Deep learning models have achieved remarkable accuracy in chest X-ray diagnosis, yet their widespread clinical adoption remains limited by the black-box nature of their predictions. Clinicians require transparent, verifiable explanations to trust automated diagnoses and identify potential failure modes. We introduce CXR-LanIC (Language-Grounded Interpretable Classifier for Chest X-rays), a novel framework that addresses this interpretability challenge through task-aligned pattern discovery. Our approach trains transcoder-based sparse autoencoders on a BiomedCLIP diagnostic classifier to decompose medical image representations into interpretable visual patterns. By training an ensemble of 100 transcoders on multimodal embeddings from the MIMIC-CXR dataset, we discover approximately 5,000 monosemantic patterns spanning cardiac, pulmonary, pleural, structural, device, and artifact categories. Each pattern exhibits consistent activation behavior across images sharing specific radiological features, enabling transparent attribution where predictions decompose into 20-50 interpretable patterns with verifiable activation galleries. CXR-LanIC achieves competitive diagnostic accuracy on five key findings while providing the foundation for natural language explanations through planned large multimodal model annotation. Our key innovation lies in extracting interpretable features from a classifier trained on specific diagnostic objectives rather than general-purpose embeddings, ensuring discovered patterns are directly relevant to clinical decision-making, demonstrating that medical AI systems can be both accurate and interpretable, supporting safer clinical deployment through transparent, clinically grounded explanations.
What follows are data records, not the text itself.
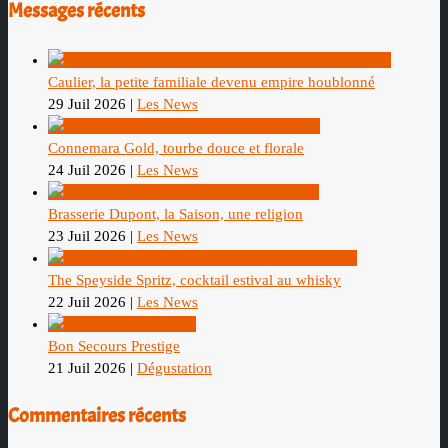
Messages récents
Caulier, la petite familiale devenu empire houblonné
29 Juil 2026
|
Les News
Connemara Gold, tourbe douce et florale
24 Juil 2026
|
Les News
Brasserie Dupont, la Saison, une religion
23 Juil 2026
|
Les News
The Speyside Spritz, cocktail estival au whisky
22 Juil 2026
|
Les News
Bon Secours Prestige
21 Juil 2026
|
Dégustation
Commentaires récents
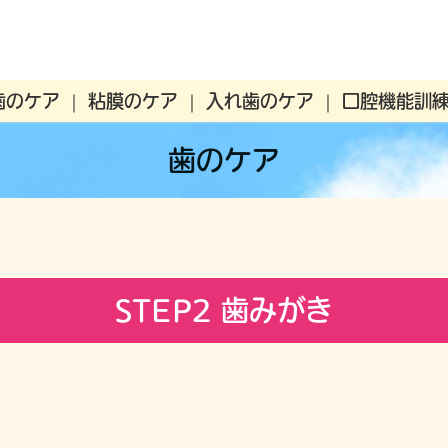
歯のケア
粘膜のケア
入れ歯のケア
口腔機能訓
歯のケア
STEP2 歯みがき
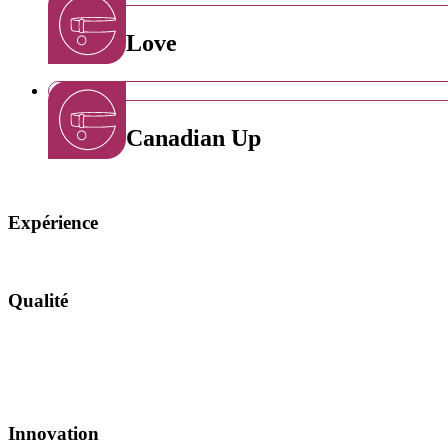
Collier Love
Collier Canadian Up
Expérience
Qualité
Innovation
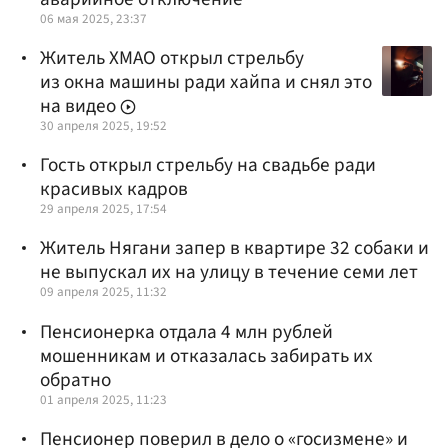
06 мая 2025, 23:37
Житель ХМАО открыл стрельбу
из окна машины ради хайпа и снял это
на видео
30 апреля 2025, 19:52
Гость открыл стрельбу на свадьбе ради
красивых кадров
29 апреля 2025, 17:54
Житель Нягани запер в квартире 32 собаки и
не выпускал их на улицу в течение семи лет
09 апреля 2025, 11:32
Пенсионерка отдала 4 млн рублей
мошенникам и отказалась забирать их
обратно
01 апреля 2025, 11:23
Пенсионер поверил в дело о «госизмене» и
翻译：摘要：深度学习模型在胸部X光诊断中已取得显著准确性，但其临床广泛应用仍受限于预测的“黑箱”特性。临床医生需要透明、可验证的解释以信任自动化诊断，并识别潜在失效模式。我们提出CXR-LanIC（面向胸部X光的语言可解释分类器），一种通过任务对齐模式发现解决可解释性挑战的新型框架。该方法在BiomedCLIP诊断分类器上训练基于转换器的稀疏自编码器，将医学图像表示分解为可解释的视觉模式。通过在MIMIC-CXR数据集的多模态嵌入上训练100个转换器集成，我们发现了约5000个涵盖心脏、肺部、胸膜、结构、植入物与伪影类别的单语义模式。每个模式在共享特定放射学特征的图像上呈现一致的激活行为，从而支持透明的归因机制——将预测分解为20-50个可解释模式，并附带可验证的激活图库。CXR-LanIC在五项关键征象上实现了有竞争力的诊断准确性，同时通过计划中的大规模多模态模型标注为自然语言解释奠定基础。我们的核心创新在于：从基于特定诊断目标训练的分类器中提取可解释特征，而非通用嵌入，确保发现的模式与临床决策直接相关，证明医疗AI系统既可实现高准确性，也能具备可解释性，从而通过透明、基于临床的解释支持更安全的临床部署。